Unlike more specialized document formats like the Microsoft Office formats, each of which accommodate one specific type of document, XML (Extensible Markup Format) is a general standard for storing any kind of information. Making use of the extensible nature of XML, authors of XML documents are free to create new “breeds” of XML (document types) that store information in the structure of the author’s choice. This allows a potentially infinite number of very different XML document types, making it impossible to treat all XML documents automatically: each type needs to be processed differently for translation. Some of the file formats handled by memoQ (including InDesign INX) are actually XML document types themselves. The exact XML document type is normally described as a set of rules called a schema, a common form of which being a DTD file. A DTD file contains the complete description of a specific document type in the sense that it lays out all the possible elements that documents of the specific type may contain, as well as the possible structures these elements can be ordered into.

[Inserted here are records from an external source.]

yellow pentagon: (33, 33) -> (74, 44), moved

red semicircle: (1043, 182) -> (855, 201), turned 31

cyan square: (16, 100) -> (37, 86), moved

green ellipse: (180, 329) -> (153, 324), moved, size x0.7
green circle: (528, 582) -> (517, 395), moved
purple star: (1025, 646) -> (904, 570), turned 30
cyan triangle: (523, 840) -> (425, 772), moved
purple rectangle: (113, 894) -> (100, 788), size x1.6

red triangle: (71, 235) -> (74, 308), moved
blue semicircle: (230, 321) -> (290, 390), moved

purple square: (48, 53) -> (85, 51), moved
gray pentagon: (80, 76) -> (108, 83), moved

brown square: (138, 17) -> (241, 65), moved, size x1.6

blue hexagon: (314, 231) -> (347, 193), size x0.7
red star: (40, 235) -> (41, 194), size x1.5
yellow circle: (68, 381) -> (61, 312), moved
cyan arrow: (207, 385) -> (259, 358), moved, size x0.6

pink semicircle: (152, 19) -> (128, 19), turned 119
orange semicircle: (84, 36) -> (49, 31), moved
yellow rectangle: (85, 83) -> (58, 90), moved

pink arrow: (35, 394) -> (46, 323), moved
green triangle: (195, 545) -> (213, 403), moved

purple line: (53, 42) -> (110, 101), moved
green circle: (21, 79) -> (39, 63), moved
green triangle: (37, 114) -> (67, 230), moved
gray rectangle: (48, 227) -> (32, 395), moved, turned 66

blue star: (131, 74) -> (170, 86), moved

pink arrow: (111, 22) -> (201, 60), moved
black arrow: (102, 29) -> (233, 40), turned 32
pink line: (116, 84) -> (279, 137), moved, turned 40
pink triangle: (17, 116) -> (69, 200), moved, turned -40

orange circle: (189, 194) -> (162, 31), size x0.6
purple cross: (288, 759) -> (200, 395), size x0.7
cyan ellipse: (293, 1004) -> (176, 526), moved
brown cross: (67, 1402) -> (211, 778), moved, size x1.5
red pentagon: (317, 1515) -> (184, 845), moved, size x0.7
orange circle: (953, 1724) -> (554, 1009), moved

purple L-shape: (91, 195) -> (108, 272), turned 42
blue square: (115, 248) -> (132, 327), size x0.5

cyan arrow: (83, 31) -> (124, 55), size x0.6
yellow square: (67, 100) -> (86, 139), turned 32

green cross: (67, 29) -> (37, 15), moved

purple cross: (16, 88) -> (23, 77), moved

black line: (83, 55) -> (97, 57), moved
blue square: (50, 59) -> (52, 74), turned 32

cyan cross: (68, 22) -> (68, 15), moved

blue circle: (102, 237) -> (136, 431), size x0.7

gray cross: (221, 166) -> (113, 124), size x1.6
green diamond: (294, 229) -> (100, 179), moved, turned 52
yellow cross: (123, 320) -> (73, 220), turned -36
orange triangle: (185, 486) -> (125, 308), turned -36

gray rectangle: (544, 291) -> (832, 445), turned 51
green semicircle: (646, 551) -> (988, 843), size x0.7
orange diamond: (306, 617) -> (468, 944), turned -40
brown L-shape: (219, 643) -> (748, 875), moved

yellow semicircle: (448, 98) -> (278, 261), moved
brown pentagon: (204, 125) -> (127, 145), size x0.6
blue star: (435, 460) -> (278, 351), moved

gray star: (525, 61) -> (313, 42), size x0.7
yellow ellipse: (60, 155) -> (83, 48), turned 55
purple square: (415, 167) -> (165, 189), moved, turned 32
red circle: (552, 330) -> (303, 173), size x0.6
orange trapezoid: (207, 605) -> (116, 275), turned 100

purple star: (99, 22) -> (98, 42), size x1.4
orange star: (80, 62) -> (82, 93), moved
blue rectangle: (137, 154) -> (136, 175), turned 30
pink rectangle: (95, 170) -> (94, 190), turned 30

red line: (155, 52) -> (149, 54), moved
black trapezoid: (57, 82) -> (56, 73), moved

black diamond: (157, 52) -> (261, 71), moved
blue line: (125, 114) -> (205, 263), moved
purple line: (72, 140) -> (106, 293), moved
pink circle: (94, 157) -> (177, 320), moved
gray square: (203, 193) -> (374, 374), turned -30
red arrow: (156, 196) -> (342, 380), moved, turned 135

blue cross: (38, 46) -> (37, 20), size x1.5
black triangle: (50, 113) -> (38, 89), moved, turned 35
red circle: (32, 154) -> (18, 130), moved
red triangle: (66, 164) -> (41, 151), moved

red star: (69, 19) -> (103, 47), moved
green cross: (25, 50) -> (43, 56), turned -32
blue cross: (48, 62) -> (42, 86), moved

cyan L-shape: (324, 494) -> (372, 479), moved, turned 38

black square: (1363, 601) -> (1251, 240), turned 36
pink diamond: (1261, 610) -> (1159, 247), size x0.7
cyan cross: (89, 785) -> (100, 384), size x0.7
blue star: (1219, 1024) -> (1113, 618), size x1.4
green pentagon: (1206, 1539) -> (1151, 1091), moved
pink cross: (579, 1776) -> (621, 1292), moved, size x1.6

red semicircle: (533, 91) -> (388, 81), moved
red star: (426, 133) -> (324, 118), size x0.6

To prepare an XML document for translation, translatable textual content must be separated from structure and non-translatable content. This process is carried out by memoQ each time an XML document is imported for translation, following the rules set out in the XML format configuration for the document type. To import a new type of XML document, the user must obtain or create a format configuration. DTD files or sample documents can assist the user in this.
memoQ provides a customizable XML filter that can be used to import practically any XML document for translation. For new XML document types, a format configuration must be defined.